PTBUN - Polish Neuroscience Society

id_809. PRESENTING TO THE ER: A CASE REPORT IN THE EMERGENCY DEPARTMENT

Wojciech S. Gaweł¹, Jacek Szypenbejl^1,2, Justyna M. Fercho^1,2,3, Oskar G. Chasles¹, Julia Nakoneczna¹, Zuzanna Krasula¹, Bogdan Jabłoński¹, Weronika Jagieło¹, Mariusz Siemiński²

¹ Medical University of Gdańsk, Department of Emergency Medicine, Scientific Circle of Neurotraumatology, 17 Smoluchowskiego St. Gdańsk, Poland
² Medical University of Gdańsk, Department of Emergency Medicine, 17 Smoluchowskiego St. Gdańsk, Poland
³ 10th Military Research Hospital and PolyClinic SPZOZ, Department of Neurosurgery, 5 Powstańców Warszawy St, Bydgoszcz, Poland

INTRODUCTION: Posterior Reversible Encephalopathy Syndrome (PRES) is a rare neuroradiological entity with heterogeneous triggers and variable lesion distribution. Acute seizures, altered consciousness, and visual symptoms may mimic stroke, infection, demyelination, or toxic–metabolic encephalopathy. The primary pathology of PRES is unknown, but the hallmark is cerebral edema. To date, no universal criteria for the diagnosis of PRES exist; however, a characteristic clinical presentation and the neuroradiological findings appear to be the most widely accepted.

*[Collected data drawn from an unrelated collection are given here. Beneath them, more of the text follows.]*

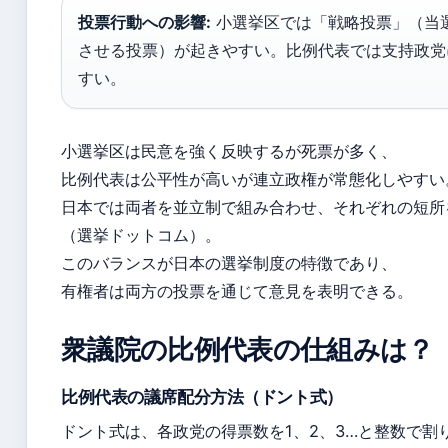
投票行動への影響:
小選挙区では「戦略投票」（当
させる投票）が起きやすい。比例代表では支持政党
すい。
小選挙区は民意を強く反映するが死票が多く、
比例代表は公平性が高いが連立政権が常態化しやすい
日本では両者を並立制で組み合わせ、それぞれの短所
（選挙ドットコム）。
このバランスが日本の選挙制度の特徴であり、
有権者は両方の投票を通じて意見を表明できる。
衆議院の比例代表の仕組みは？
比例代表の議席配分方法（ドント式）
ドント式は、各政党の得票数を1、2、3…と整数で割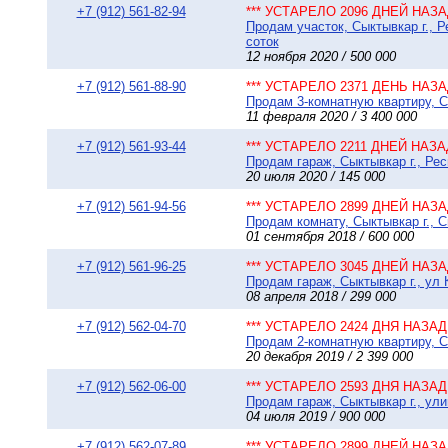
+7 (912) 561-82-94
*** УСТАРЕЛО 2096 ДНЕЙ НАЗАД
Продам участок, Сыктывкар г., 
соток
12 ноября 2020 / 500 000
+7 (912) 561-88-90
*** УСТАРЕЛО 2371 ДЕНЬ НАЗАД
Продам 3-комнатную квартиру, Сы
11 февраля 2020 / 3 400 000
+7 (912) 561-93-44
*** УСТАРЕЛО 2211 ДНЕЙ НАЗАД
Продам гараж, Сыктывкар г., Рес
20 июля 2020 / 145 000
+7 (912) 561-94-56
*** УСТАРЕЛО 2899 ДНЕЙ НАЗАД
Продам комнату, Сыктывкар г., С
01 сентября 2018 / 600 000
+7 (912) 561-96-25
*** УСТАРЕЛО 3045 ДНЕЙ НАЗАД
Продам гараж, Сыктывкар г., ул 
08 апреля 2018 / 299 000
+7 (912) 562-04-70
*** УСТАРЕЛО 2424 ДНЯ НАЗАД 
Продам 2-комнатную квартиру, Сы
20 декабря 2019 / 2 399 000
+7 (912) 562-06-00
*** УСТАРЕЛО 2593 ДНЯ НАЗАД 
Продам гараж, Сыктывкар г., ули
04 июля 2019 / 900 000
+7 (912) 562-07-89
*** УСТАРЕЛО 2899 ДНЕЙ НАЗАД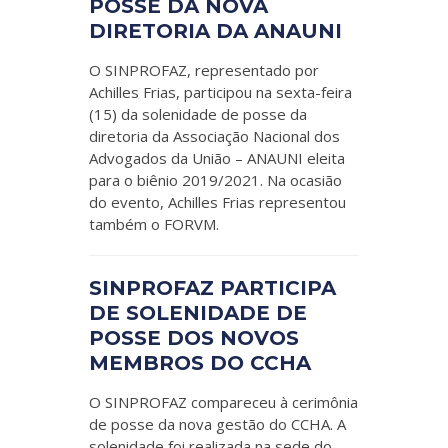
POSSE DA NOVA
DIRETORIA DA ANAUNI
O SINPROFAZ, representado por
Achilles Frias, participou na sexta-feira
(15) da solenidade de posse da
diretoria da Associação Nacional dos
Advogados da União – ANAUNI eleita
para o biênio 2019/2021. Na ocasião
do evento, Achilles Frias representou
também o FORVM.
SINPROFAZ PARTICIPA
DE SOLENIDADE DE
POSSE DOS NOVOS
MEMBROS DO CCHA
O SINPROFAZ compareceu à cerimônia
de posse da nova gestão do CCHA. A
solenidade foi realizada na sede do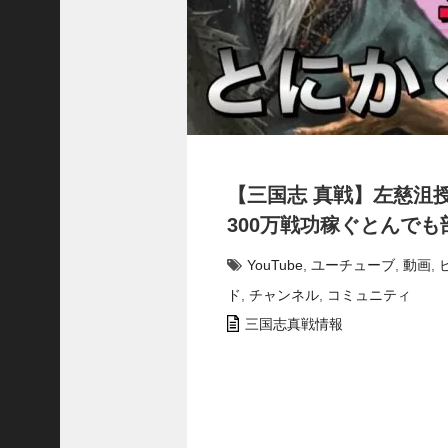
合
う
！
S
1
7
陳
倉
の
【三国志 真戦】左慈沮
戦
い
300万戦功稼ぐとんでも
の
予
YouTube
,
ユーチューブ
,
動画
,
習
ド
,
チャンネル
,
コミュニティ
【
三
三国志真戦情報
國
志
】
【
三
国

AIM(S): We aim to present an atypical, severe PRES course in a complex patient and emphasize the role of early neuroimaging and broad differential diagnosis in the ER and ICU settings.

METHOD(S): The study is a retrospective case report. Clinical, laboratory, and imaging data were obtained from the patient’s medical records.

RESULTS: A 35-year-old man with end-stage renal disease on dialysis, SLE, refractory hypertension, and ongoing immunosuppression was admitted after 5 days of unknown downtime with coma and suspected seizures. He presented in profound shock with severe metabolic derangements, coagulopathy, and extreme inflammatory markers. CT showed parieto-occipital white-matter hypodensities and edema suggestive of PRES; MRI confirmed extensive lesions, while MRA/MRV excluded RCVS and venous thrombosis. Despite seizure prophylaxis, the prolonged ICU stay was complicated by polymicrobial/fungal infections, major hemorrhagic events, catheter thrombosis, and progression of cerebral edema with hemorrhagic transformation on follow-up imaging, leaving persistent neurological deficits.

CONCLUSIONS: PRES should be considered in critically ill patients with renal failure, autoimmune disease, immunosuppression, and sepsis, even when presentation is dominated by shock and metabolic abnormalities. Rapid CT followed by confirmatory MRI is pivotal to differentiate PRES from competing diagnoses and to guide management and prognostication.

FINANCIAL SUPPORT: There was no financial support provided.